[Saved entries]
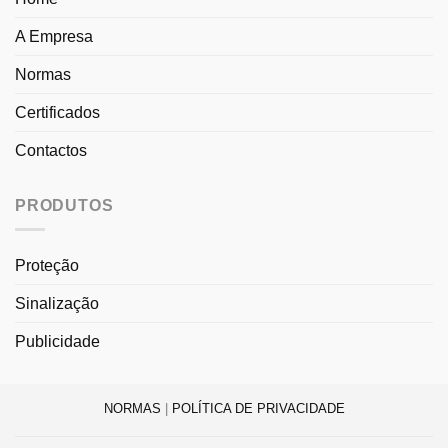
A Empresa
Normas
Certificados
Contactos
PRODUTOS
Proteção
Sinalização
Publicidade
NORMAS
|
POLÍTICA DE PRIVACIDADE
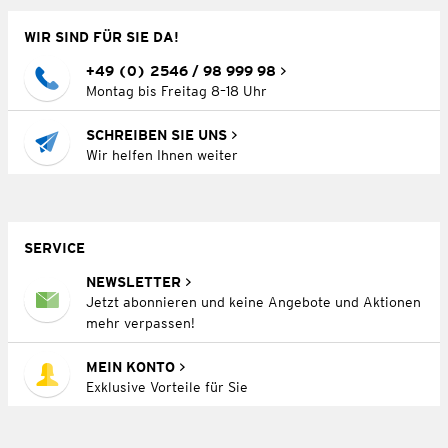
WIR SIND FÜR SIE DA!
+49 (0) 2546 / 98 999 98
Montag bis Freitag 8–18 Uhr
SCHREIBEN SIE UNS
Wir helfen Ihnen weiter
SERVICE
NEWSLETTER
Jetzt abonnieren und keine Angebote und Aktionen
mehr verpassen!
MEIN KONTO
Exklusive Vorteile für Sie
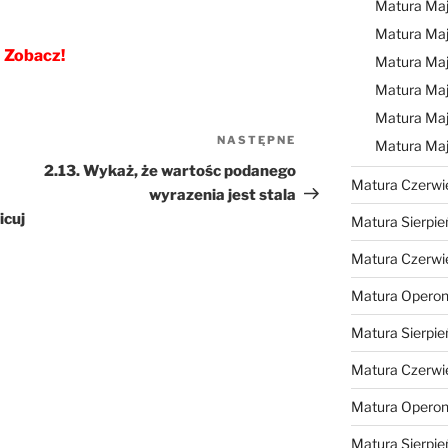
Matura Ma
Matura Ma
Zobacz!
Matura Ma
Matura Maj
Matura Maj
NASTĘPNE
Następny
Matura Ma
wpis
2.13. Wykaż, że wartośc podanego
Matura Czerwi
wyrazenia jest stala
icuj
Matura Sierpie
Matura Czerwi
Matura Operon
Matura Sierpie
Matura Czerwi
Matura Opero
Matura Sierpie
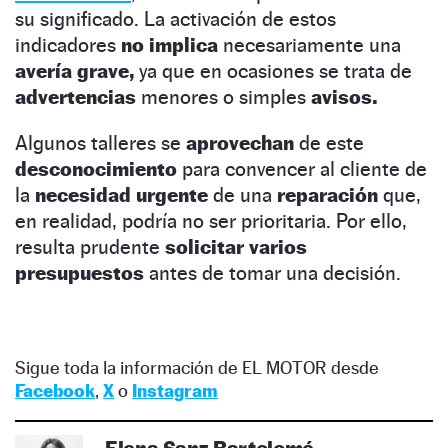
su significado. La activación de estos
indicadores
no implica
necesariamente una
avería grave,
ya que en ocasiones se trata de
advertencias
menores o simples
avisos.
Algunos talleres se
aprovechan
de este
desconocimiento
para convencer al cliente de
la
necesidad urgente
de una
reparación
que,
en realidad, podría no ser prioritaria. Por ello,
resulta prudente
solicitar varios
presupuestos
antes de tomar una decisión.
Sigue toda la información de EL MOTOR desde
Facebook
,
X
o
Instagram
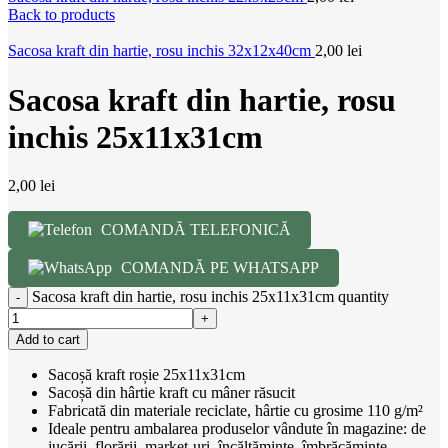
Back to products
Sacosa kraft din hartie, rosu inchis 32x12x40cm
2,00
lei
Sacosa kraft din hartie, rosu
inchis 25x11x31cm
2,00
lei
COMANDĂ TELEFONICĂ
COMANDĂ PE WHATSAPP
Sacosa kraft din hartie, rosu inchis 25x11x31cm quantity
Add to cart
Sacoșă kraft roșie 25x11x31cm
Sacoșă din hârtie kraft cu mâner răsucit
Fabricată din materiale reciclate, hârtie cu grosime 110 g/m²
Ideale pentru ambalarea produselor vândute în magazine: de
jucării, florării, market-uri, încălțăminte, îmbrăcăminte,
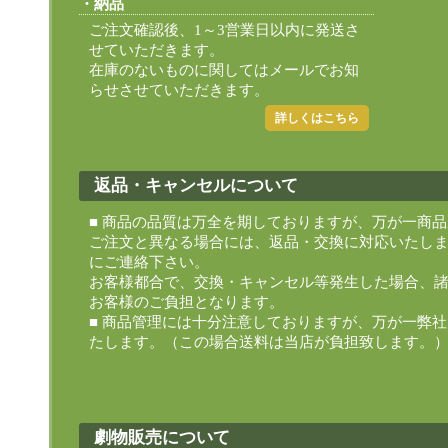
納品
ご注文確認後、1～3営業日以内に発送さ
せていただきます。
在庫のないものに関してはメールでお知
らせさせていただきます。
詳しくはこちら
返品・キャンセルについて
■ 商品の品質は万全を期しておりますが、万が一商
ご注文と異なる場合には、返品・交換に対応いたし
にご連絡下さい。
お客様都合で、交換・キャンセル等発生した場合、
お客様のご負担となります。
■ 商品管理には十分注意しておりますが、万が一弊
たします。（この場合送料は当店が負担致します。
劇物販売について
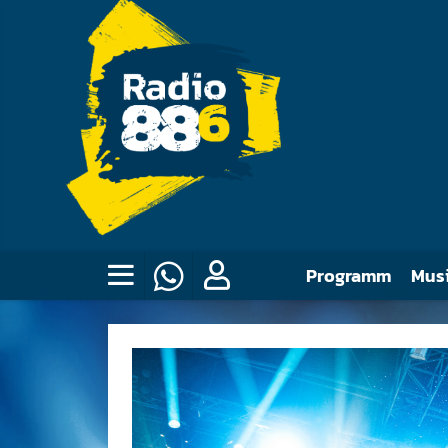
Programm
Mus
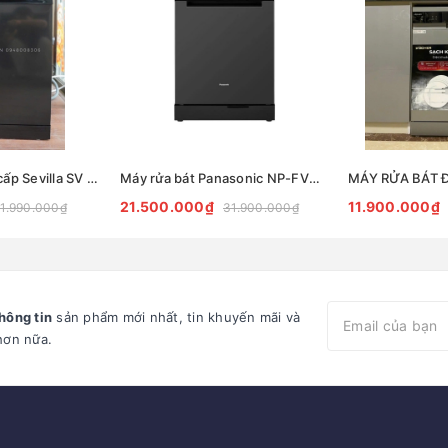
Máy rửa bát cao cấp Sevilla SV - RBT77
Máy rửa bát Panasonic NP-FVK16XE 15 bộ
21.500.000₫
11.900.000₫
1.990.000₫
31.900.000₫
hông tin
sản phẩm mới nhất, tin khuyến mãi và
hơn nữa.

AIM OF THE TASK:
All of the entries above are to be transcribed word for word, with no pictures included.

SOLUTION BELOW:
A Empresa
Normas
Certificados
Contactos
PRODUTOS
Proteção
Sinalização
Publicidade
NORMAS
|
POLÍTICA DE PRIVACIDADE
WIR SIND FÜR SIE DA!
+49 (0) 2546 / 98 999 98
Montag bis Freitag 8–18 Uhr
SCHREIBEN SIE UNS
Wir helfen Ihnen weiter
SERVICE
NEWSLETTER
Jetzt abonnieren und keine Angebote und Aktionen
mehr verpassen!
MEIN KONTO
Exklusive Vorteile für Sie
Matura Ma
Matura Ma
Zobacz!
Matura Ma
Matura Maj
Matura Maj
NASTĘPNE
Następny
Matura Ma
wpis
2.13. Wykaż, że wartośc podanego
Matura Czerwi
wyrazenia jest stala
icuj
Matura Sierpie
Matura Czerwi
Matura Operon
Matura Sierpie
Matura Czerwi
Matura Opero
Matura Sierpie
su significado. La activación de estos
indicadores
no implica
necesariamente una
avería grave,
ya que en ocasiones se trata de
advertencias
menores o simples
avisos.
Algunos talleres se
aprovechan
de este
desconocimiento
para convencer al cliente de
la
necesidad urgente
de una
reparación
que,
en realidad, podría no ser prioritaria. Por ello,
resulta prudente
solicitar varios
presupuestos
antes de tomar una decisión.
Sigue toda la información de EL MOTOR desde
Facebook
,
X
o
Instagram
Back to products
Sacosa kraft din hartie, rosu inchis 32x12x40cm
2,00
lei
Sacosa kraft din hartie, rosu
inchis 25x11x31cm
2,00
lei
COMANDĂ TELEFONICĂ
COMANDĂ PE WHATSAPP
Sacosa kraft din hartie, rosu inchis 25x11x31cm quantity
Add to cart
Sacoșă kraft roșie 25x11x31cm
Sacoșă din hârtie kraft cu mâner răsucit
Fabricată din materiale reciclate, hârtie cu grosime 110 g/m²
Ideale pentru ambalarea produselor vândute în magazine: de
jucării, florării, market-uri, încălțăminte, îmbrăcăminte,
納品
ご注文確認後、1～3営業日以内に発送さ
せていただきます。
在庫のないものに関してはメールでお知
らせさせていただきます。
詳しくはこちら
返品・キャンセルについて
■ 商品の品質は万全を期しておりますが、万が一商
ご注文と異なる場合には、返品・交換に対応いたし
にご連絡下さい。
お客様都合で、交換・キャンセル等発生した場合、
お客様のご負担となります。
■ 商品管理には十分注意しておりますが、万が一弊
たします。（この場合送料は当店が負担致します。
劇物販売について
Programm
Mus
Máy rửa bát cao cấp Sevilla SV - RBT77
Máy rửa bát Panasonic NP-FVK16XE 15 bộ
21.500.000₫
11.900.000₫
1.990.000₫
31.900.000₫
hông tin
sản phẩm mới nhất, tin khuyến mãi và
hơn nữa.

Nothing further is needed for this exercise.